In de discussie gaan de onderzoekers in op mogelijke neveneffecten van hormoontherapie, zoals opvliegers, gewrichtspijn en vermoeidheid, die aanleiding kunnen zijn om terughoudend te zijn met hormoontherapie als alternatief voor chirurgie. Ook dient bij hormoontherapie rekening gehouden te worden met afnemende therapietrouw bij oplopende leeftijd en het gegeven dat deze behandeling gedurende een beperkte periode effectief is, waarna alsnog overgeschakeld moet worden op een andere behandeling. Daarnaast kan frequent ziekenhuisbezoek een belemmering zijn voor oudere patiënten. Deze nadelen (over een langere periode) wegen waarschijnlijk niet op tegen tijdelijk ongemak vanwege een operatie.

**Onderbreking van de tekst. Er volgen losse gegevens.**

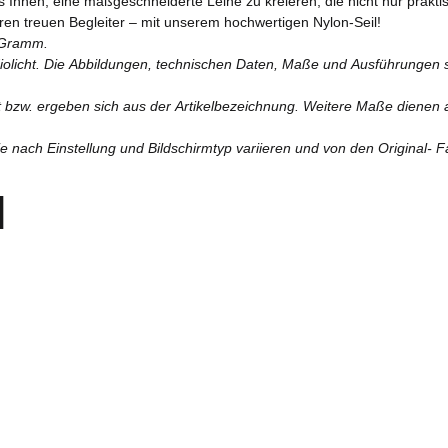
 es Ihnen, eine maßgeschneiderte Leine zu kreieren, die nicht nur prakt
Ihren treuen Begleiter – mit unserem hochwertigen Nylon-Seil!
 Gramm.
diolicht. Die Abbildungen, technischen Daten, Maße und Ausführungen si
lt bzw. ergeben sich aus der Artikelbezeichnung. Weitere Maße dienen a
 nach Einstellung und Bildschirmtyp variieren und von den Original- 
l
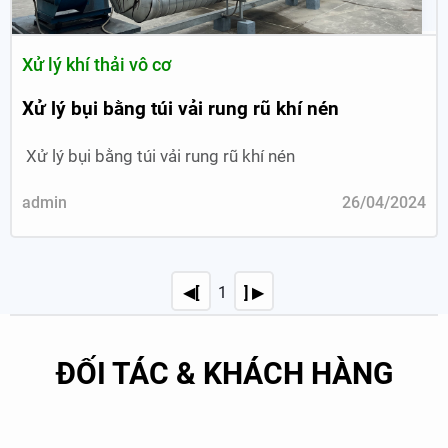
Xử lý khí thải vô cơ
Xử lý bụi bằng túi vải rung rũ khí nén
Xử lý bụi bằng túi vải rung rũ khí nén
admin
26/04/2024
◀[
1
] ▶
ĐỐI TÁC & KHÁCH HÀNG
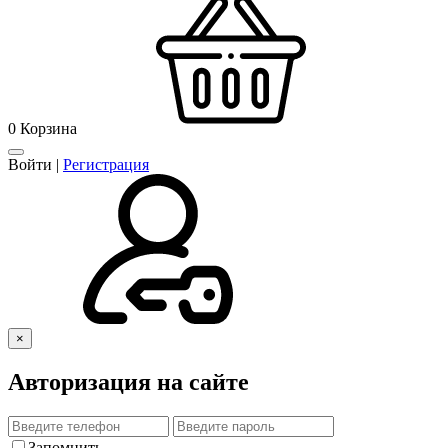
0
Корзина
Войти
|
Регистрация
×
Авторизация на сайте
Запомнить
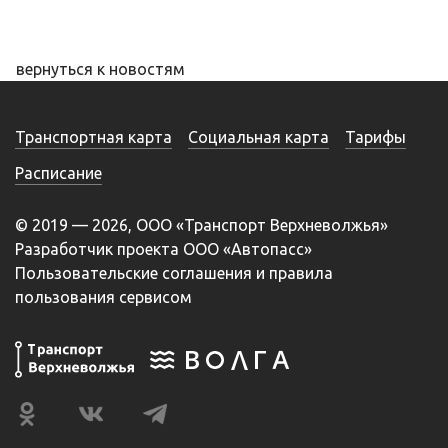
вернуться к новостям
Транспортная карта
Социальная карта
Тарифы
Расписание
© 2019 — 2026, ООО «Транспорт Верхневолжья»
Разработчик проекта ООО «Автопасс»
Пользовательские соглашения и правила
пользования сервисом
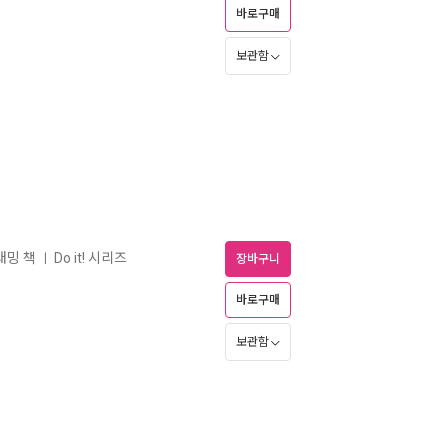
바로구매
보관함
래밍 책
Do it! 시리즈
ㅣ
장바구니
바로구매
보관함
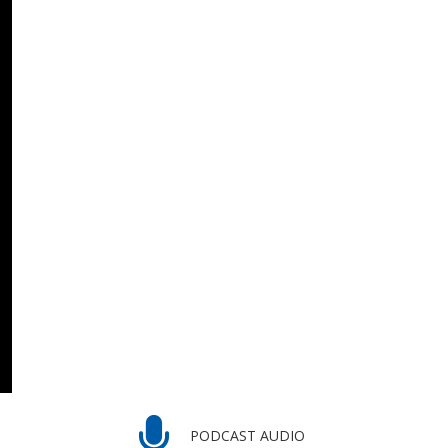
PODCAST AUDIO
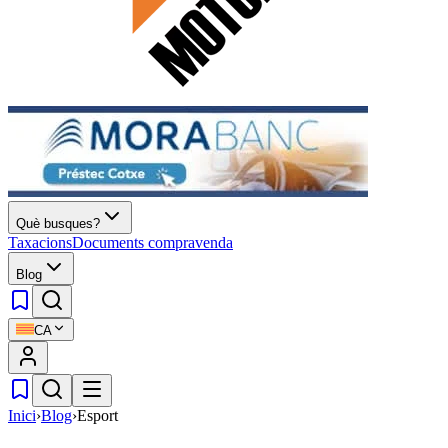
Què busques?
Taxacions
Documents compravenda
Blog
CA
Inici
›
Blog
›
Esport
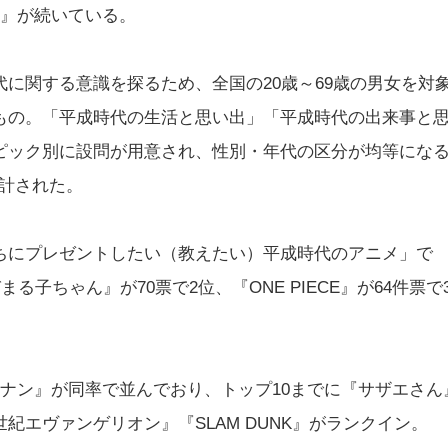
ス』が続いている。
に関する意識を探るため、全国の20歳～69歳の男女を対
もの。「平成時代の生活と思い出」「平成時代の出来事と
ピック別に設問が用意され、性別・年代の区分が均等にな
集計された。
ちにプレゼントしたい（教えたい）平成時代のアニメ」で
子ちゃん』が70票で2位、『ONE PIECE』が64件票で
ナン』が同率で並んでおり、トップ10までに『サザエさん
エヴァンゲリオン』『SLAM DUNK』がランクイン。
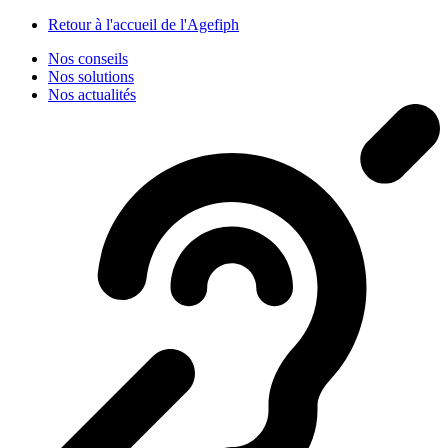
Panneau de gestion des cookies
Retour à l'accueil de l'Agefiph
Nos conseils
Nos solutions
Nos actualités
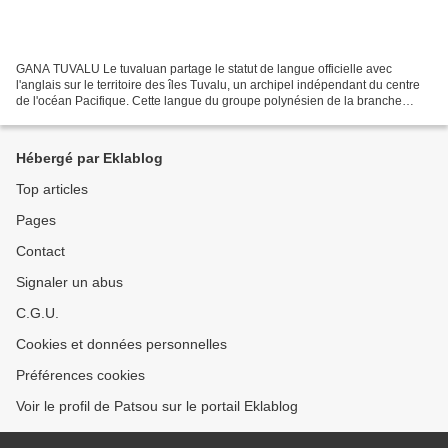
GANA TUVALU Le tuvaluan partage le statut de langue officielle avec
l'anglais sur le territoire des îles Tuvalu, un archipel indépendant du centre
de l'océan Pacifique. Cette langue du groupe polynésien de la branche
malayo-polynésienne de la famille...
Hébergé par Eklablog
Top articles
Pages
Contact
Signaler un abus
C.G.U.
Cookies et données personnelles
Préférences cookies
Voir le profil de Patsou sur le portail Eklablog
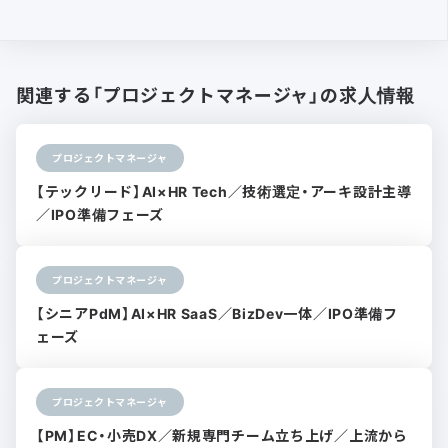
関連する「プロジェクトマネージャ」の求人情報
プロジェクトマネージャ
【テックリード】AI×HR Tech／技術選定・アーキ設計主導
／IPO準備フェーズ
プロジェクトマネージャ
【シニアPdM】AI×HR SaaS／BizDev一体／IPO準備フ
ェーズ
プロジェクトマネージャ
【PM】EC・小売DX／新規専門チーム立ち上げ／上流から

Toekomstige studies dienen daarom gericht te zijn op mogelijke neveneffecten van primaire hormoontherapie, naleving van richtlijnen, overschakelen van behandelingen en op vergelijkingen tussen de kwaliteit van leven en fysiek functioneren van patiënten van 80 jaar en ouder met hormoonreceptorpositieve borstkanker die een chirurgische behandeling of hormoontherapie krijgen.
- De Boer AZ, de Glas NA, de Mheen PJM, Dekkers OM, Siesling S, de Munck L, de Ligt KM, Liefers GJ, Portielje JEA, Bastiaannet E. Effect of omission of surgery on survival in patients aged 80years and older with early-stage hormone receptor-positive breast cancer. Br J Surg. 2020 Apr 7.